Repeat exactly the lines below, from the line containing "وفي هذا السياق، يتوجه مبعوثان أمريكيان إلى" through the last line, both included. Leave out any pictures.

• **Records for the task**
■ ■ ■
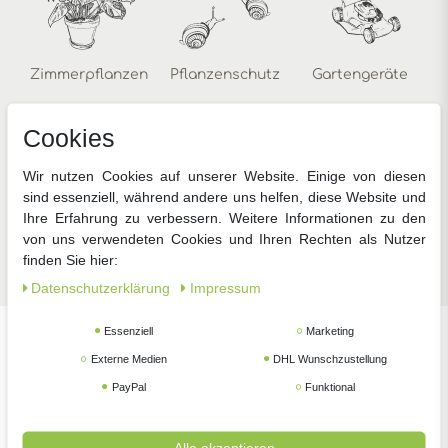
Zimmerpflanzen
Pflanzenschutz
Gartengeräte
Cookies
Wir nutzen Cookies auf unserer Website. Einige von diesen
sind essenziell, während andere uns helfen, diese Website und
Ihre Erfahrung zu verbessern. Weitere Informationen zu den
von uns verwendeten Cookies und Ihren Rechten als Nutzer
Zubehör
finden Sie hier:
Daten­schutz­erklärung
Impressum
Essenziell
Marketing
Unsere beliebtesten Marken
Externe Medien
DHL Wunschzustellung
PayPal
Funktional
Alle akzeptieren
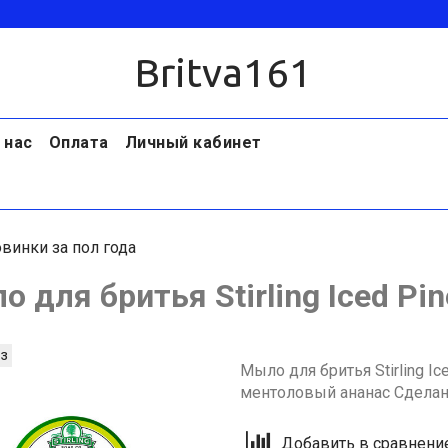
Britva161
 нас
Оплата
Личный кабинет
винки за пол года
 для бритья Stirling Iced Pi
з
Мыло для бритья Stirling I
ментоловый ананас Сдела
Добавить в сравнени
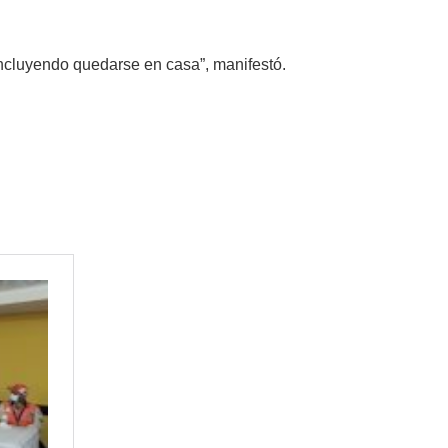
ncluyendo quedarse en casa”, manifestó.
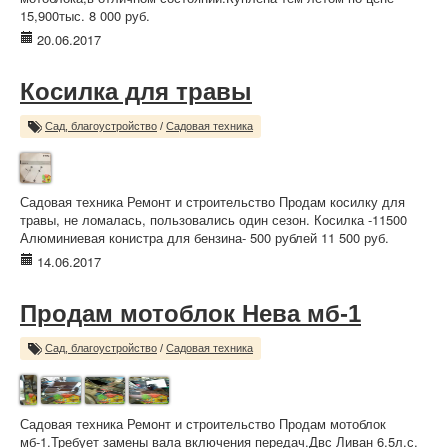
15,900тыс. 8 000 руб.
20.06.2017
Косилка для травы
Сад, благоустройство
/
Садовая техника
Садовая техника Ремонт и строительство Продам косилку для
травы, не ломалась, пользовались один сезон. Косилка -11500
Алюминиевая конистра для бензина- 500 рублей 11 500 руб.
14.06.2017
Продам мотоблок Нева мб-1
Сад, благоустройство
/
Садовая техника
Садовая техника Ремонт и строительство Продам мотоблок
мб-1.Требует замены вала включения передач.Двс Ливан 6.5л.с.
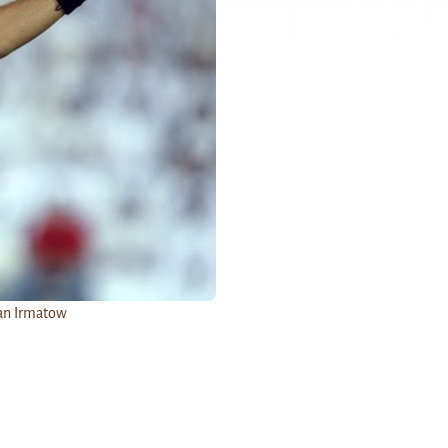
an Irmatow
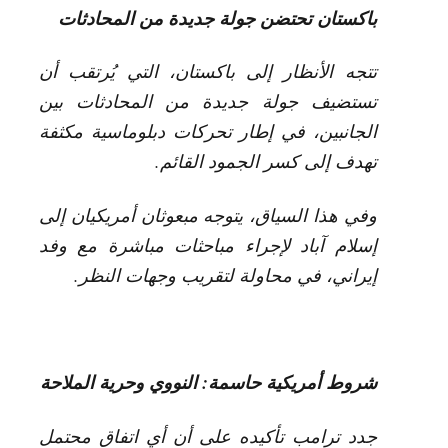
باكستان تحتضن جولة جديدة من المحادثات
تتجه الأنظار إلى باكستان، التي يُرتقب أن
تستضيف جولة جديدة من المحادثات بين
الجانبين، في إطار تحركات دبلوماسية مكثفة
تهدف إلى كسر الجمود القائم.
وفي هذا السياق، يتوجه مبعوثان أمريكيان إلى
إسلام آباد لإجراء مباحثات مباشرة مع وفد
إيراني، في محاولة لتقريب وجهات النظر.
شروط أمريكية حاسمة: النووي وحرية الملاحة
جدد ترامب تأكيده على أن أي اتفاق محتمل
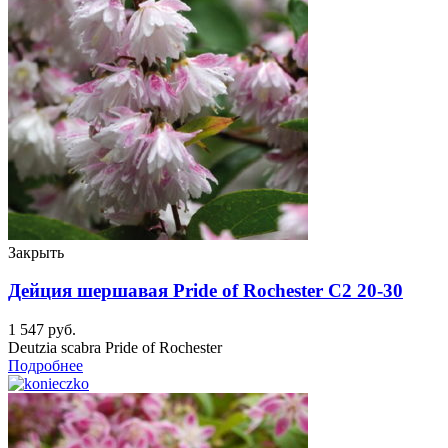
Закрыть
Дейция шершавая Pride of Rochester C2 20-30
1 547
руб.
Deutzia scabra Pride of Rochester
Подробнее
■ ■ ■
• **Expected answer**
وفي هذا السياق، يتوجه مبعوثان أمريكيان إلى
إسلام آباد لإجراء مباحثات مباشرة مع وفد
إيراني، في محاولة لتقريب وجهات النظر.
شروط أمريكية حاسمة: النووي وحرية الملاحة
جدد ترامب تأكيده على أن أي اتفاق محتمل
Закрыть
Дейция шершавая Pride of Rochester C2 20-30
1 547
руб.
Deutzia scabra Pride of Rochester
Подробнее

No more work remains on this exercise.